## Work task
Each line of the records containing "instagram" is to be copied out and returned.

## The records

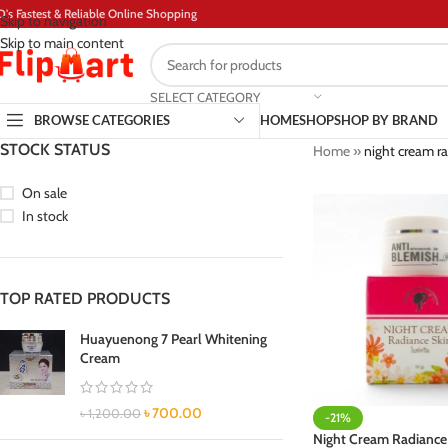
D's Fastest & Reliable Online Shopping
Skip to navigation
Skip to main content
SELECT CATEGORY
BROWSE CATEGORIES
HOME
SHOP
SHOP BY BRAND
STOCK STATUS
Home
»
night cream ra
On sale
In stock
TOP RATED PRODUCTS
Huayuenong 7 Pearl Whitening
Cream
৳
700.00
৳
1,200.00
-21%
Night Cream Radiance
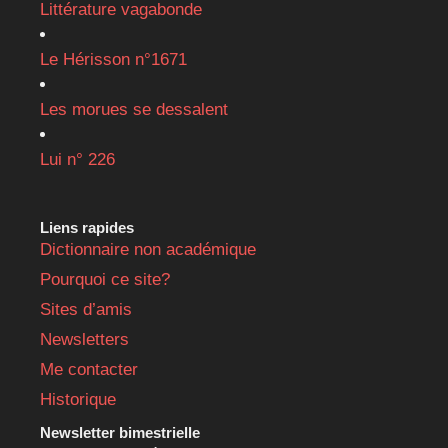
Littérature vagabonde
Le Hérisson n°1671
Les morues se dessalent
Lui n° 226
Liens rapides
Dictionnaire non académique
Pourquoi ce site?
Sites d’amis
Newsletters
Me contacter
Historique
Newsletter bimestrielle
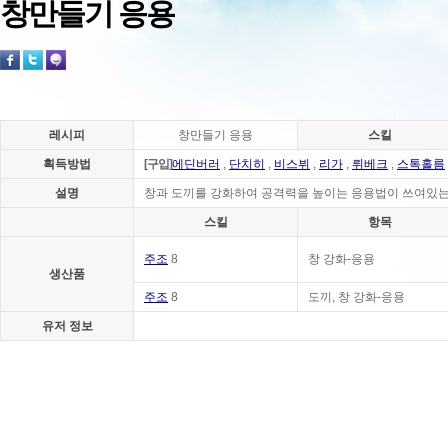
창만들기 응용
레시피
창만들기 응용
스킬
획득방법
[구입]
에딘버러
,
단치히
,
비스뷔
,
리가
,
뤼베크
,
스톡홀름
설명
창과 도끼를 강화하여 공격력을 높이는 응용법이 쓰여있는 책
스킬
항목
주조
8
창 강화-응용
생산품
주조
8
도끼, 창 강화-응용
유저 정보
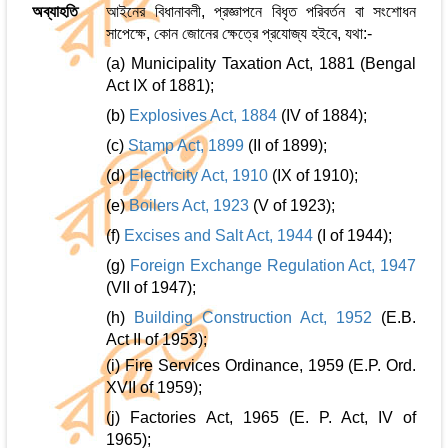
অব্যাহতি
আইনের বিধানাবলী, প্রজ্ঞাপনে বিধৃত পরিবর্তন বা সংশোধন
সাপেক্ষে, কোন জোনের ক্ষেত্রে প্রযোজ্য হইবে, যথা:-
(a) Municipality Taxation Act, 1881 (Bengal
Act IX of 1881);
(b)
Explosives Act, 1884
(IV of 1884);
(c)
Stamp Act, 1899
(II of 1899);
(d)
Electricity Act, 1910
(IX of 1910);
(e)
Boilers Act, 1923
(V of 1923);
(f)
Excises and Salt Act, 1944
(I of 1944);
(g)
Foreign Exchange Regulation Act, 1947
(VII of 1947);
(h)
Building Construction Act, 1952
(E.B.
Act II of 1953);
(i) Fire Services Ordinance, 1959 (E.P. Ord.
XVII of 1959);
(j) Factories Act, 1965 (E. P. Act, IV of
1965);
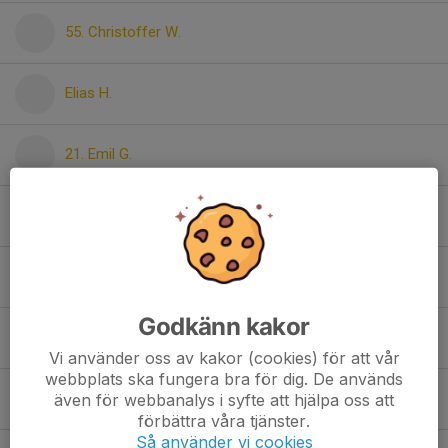
55. Christoffer W.
Elias H.
21. Emil G.
Erik A.
97. Frank L.
Godkänn kakor
Gustav F.
Vi använder oss av kakor (cookies) för att vår
webbplats ska fungera bra för dig. De används
87. Henrik A.
även för webbanalys i syfte att hjälpa oss att
förbättra våra tjänster.
Så använder vi cookies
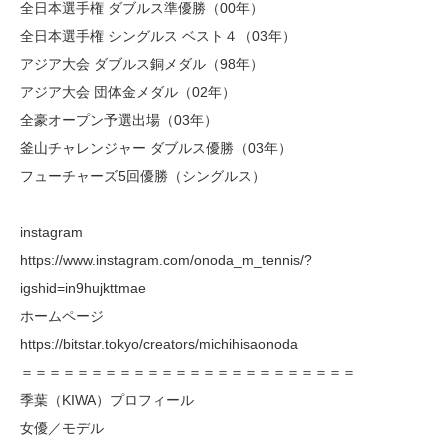
全日本選手権 ダブルス準優勝（00年）
全日本選手権 シングルス ベスト４（03年）
アジア大会 ダブルス銅メダル（98年）
アジア大会 団体金メダル（02年）
全豪オープン予選出場（03年）
釜山チャレンジャー ダブルス優勝（03年）
フューチャーズ5回優勝（シングルス）
instagram
https://www.instagram.com/onoda_m_tennis/?
igshid=in9hujkttmae
ホームページ
https://bitstar.tokyo/creators/michihisaonoda
＝＝＝＝＝＝＝＝＝＝＝＝＝＝＝＝＝＝＝＝＝＝＝＝
季葉（KIWA）プロフィール
女優／モデル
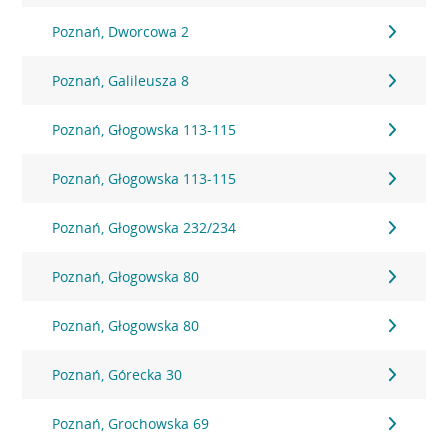
Poznań, Dworcowa 2
Poznań, Galileusza 8
Poznań, Głogowska 113-115
Poznań, Głogowska 113-115
Poznań, Głogowska 232/234
Poznań, Głogowska 80
Poznań, Głogowska 80
Poznań, Górecka 30
Poznań, Grochowska 69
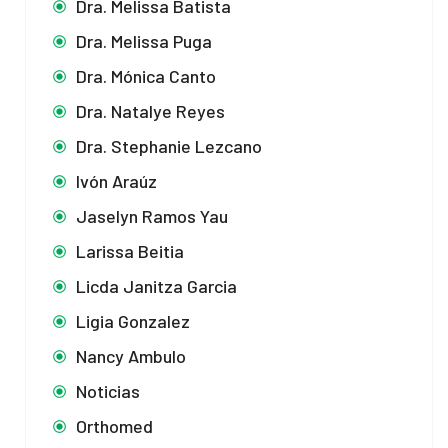
Dra. Melissa Batista
Dra. Melissa Puga
Dra. Mónica Canto
Dra. Natalye Reyes
Dra. Stephanie Lezcano
Ivón Araúz
Jaselyn Ramos Yau
Larissa Beitia
Licda Janitza Garcia
Ligia Gonzalez
Nancy Ambulo
Noticias
Orthomed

## Task solution
instagram
https://www.instagram.com/onoda_m_tennis/?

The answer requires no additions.